Reputation:
So I am teaching myself C++ and I have a doubt about arrays. I know that if I declare a 2D array like:
char board[8][8];
I create a 2D array with a height and a width of 8. But, I was wondering if there is a way to set those dimensions to variables so the user can input the height and width they want, I tried this in C++ and visual studio wasn't happy.
int rowSize = 0;
int colSize = 0;
cin >> rowSize >> colSize;
char board[rowSize][colSize];
can anyone help me?
Upvotes: 1
Views: 1461
Reputation: 16876
Since this is tagged with c++
, perhaps std::vector
is for you. It's much like an array, but more convenient and well suited for this purpose. You can simply initialize a 2D Array of nested vectors with this initializer call (thanks to Bob__ for this much more simple solution):
int n = 5;
int m = 10;
std::vector<std::vector<char>> board (n, std::vector<char>(m, 'a'));
This creates the board and initializes all fields to 'a'
, per example. You can access and manipulate the data using the same syntax as with C style arrays:
char x = board[4][2];
board[3][3] = 'o';
Last but not least, there are lots of convenient features and functions that allow you to do things like copying it much more easily than with C-style arrays. Check out the documentation of std::string
here.
Upvotes: 1
Reputation: 148890
No you cannot in conformant C++, because the standard does not define Variable Length Arrays (*).
If you do not need consecutive allocation (a true 2D array underlying storage), you can use a vector of vectors. This is generally the most simple and idiomatic way:
std::vector<std::vector<char>>(8, std::vector<char>(8, '\0'));
If you can accept a functionnal type access, you can build a custom container with an underlying 1D vector of size 64 (8*8), and an accessor method returning a reference.
If you want to mimic 2D container with an underlying true 2D array, then you are in trouble.
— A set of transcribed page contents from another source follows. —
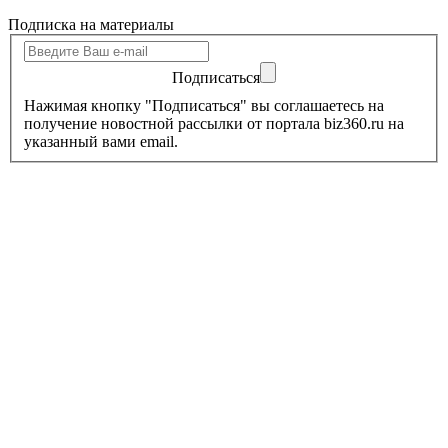
Подписка на материалы
Подписаться
Нажимая кнопку "Подписаться" вы соглашаетесь на
получение новостной рассылки от портала biz360.ru на
указанный вами email.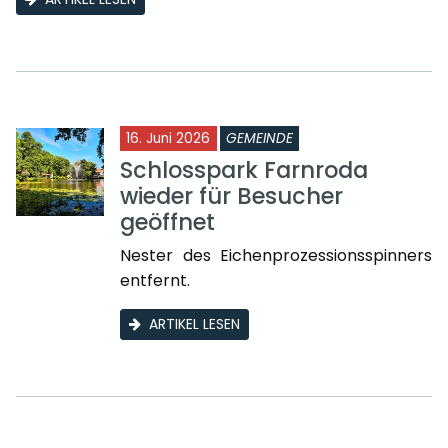
16. Juni 2026
GEMEINDE
Schlosspark Farnroda
wieder für Besucher
geöffnet
Nester des Eichenprozessionsspinners
entfernt.
ARTIKEL LESEN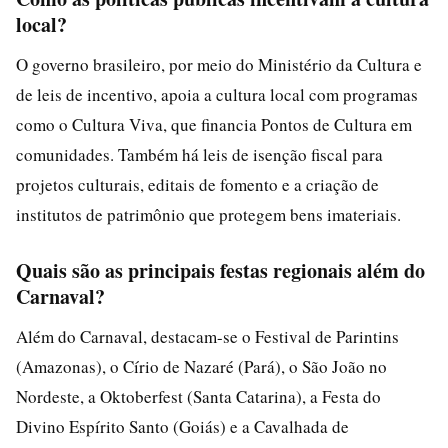
local?
O governo brasileiro, por meio do Ministério da Cultura e
de leis de incentivo, apoia a cultura local com programas
como o Cultura Viva, que financia Pontos de Cultura em
comunidades. Também há leis de isenção fiscal para
projetos culturais, editais de fomento e a criação de
institutos de patrimônio que protegem bens imateriais.
Quais são as principais festas regionais além do
Carnaval?
Além do Carnaval, destacam-se o Festival de Parintins
(Amazonas), o Círio de Nazaré (Pará), o São João no
Nordeste, a Oktoberfest (Santa Catarina), a Festa do
Divino Espírito Santo (Goiás) e a Cavalhada de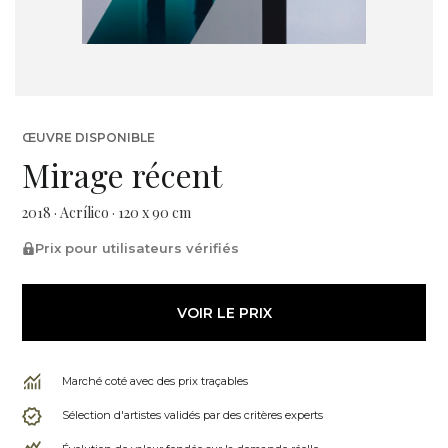
ŒUVRE DISPONIBLE
Mirage récent
2018 · Acrílico · 120 x 90 cm
Prix pour utilisateurs vérifiés
VOIR LE PRIX
Marché coté avec des prix traçables
Sélection d'artistes validés par des critères experts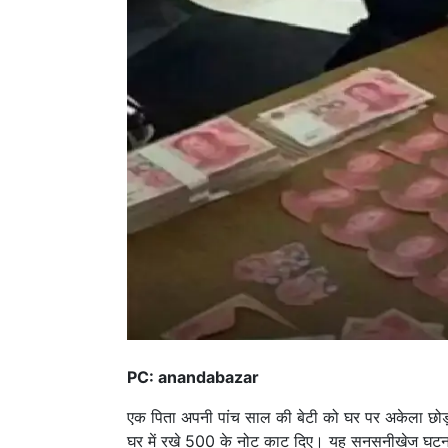
PC: anandabazar
एक पिता अपनी पांच साल की बेटी को घर पर अकेला छोड
घर में रखे 500 के नोट काट दिए। यह सनसनीखेज घटना ची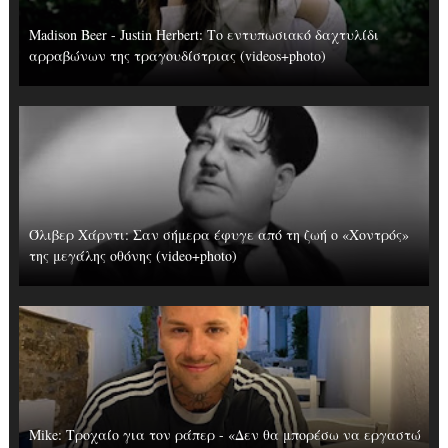
Madison Beer - Justin Herbert: Το εντυπωσιακό δαχτυλίδι
αρραβώνων της τραγουδίστριας (videos+photo)
Όλιβερ Χάρντι: Σαν σήμερα έφυγε από τη ζωή ο «Χοντρός»
της μεγάλης οθόνης (video+photo)
Mike: Τροχαίο για τον ράπερ - «Δεν θα μπορέσω να εργαστώ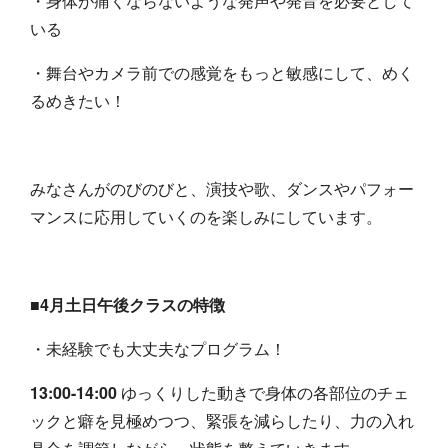
・身体が痛くならないような発声や発音を必要として
いる
・舞台やカメラ前での感覚をもっと敏感にして、めく
るめきたい！
みなさんがのびのびと、演技や歌、ダンスやパフォー
マンスに応用していくのを楽しみにしています。
■4月土日午後クラスの特徴
・未経験でも大丈夫なプログラム！
13:00-14:00
ゆっくりした動きで身体の各部位のチェ
ックと癖を見極めつつ、緊張を減らしたり、力の入れ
I have tried to build a generic multi-dimensional container (code in Code Review), and realized that you cannot correctly implement random access iterators on non standard containers...
(*) of course, gcc gladly accept VLA in C++ as a documented extension to the language...
Upvotes: 0
Reputation: 927
If you really want to do this you could do the follwing:
int* myPointer = nullptr; // Pointer to int, initialize to nothing.
int sizeOfArray; // Size needed for array
std::cin >> sizeOfArray; // At runtime get the size of the array
myPointer = new int[sizeOfArray]; // Allocate array of specified size and save ptr in a.
for (int i = 0; i < sizeOfArray; i++) {
myPointer[i] = 0; // Initialize all elements to zero.
}
delete[] myPointer; // When done, free memory pointed to by myPointer.
myPointer = nullptr; // Clear a to prevent using invalid memory reference.
Although I would strongly recommend you use a vector instead.
Upvotes: 0
Reputation: 22023
If you want to allocate such matrices, use a vector and index it with i + j * rowSize
.
The other construction is not c++ compliant, it's an gcc extension from C99 (Variable Length Arrays), and their equivalent (more or less) are a vector or a unique pointer to an array.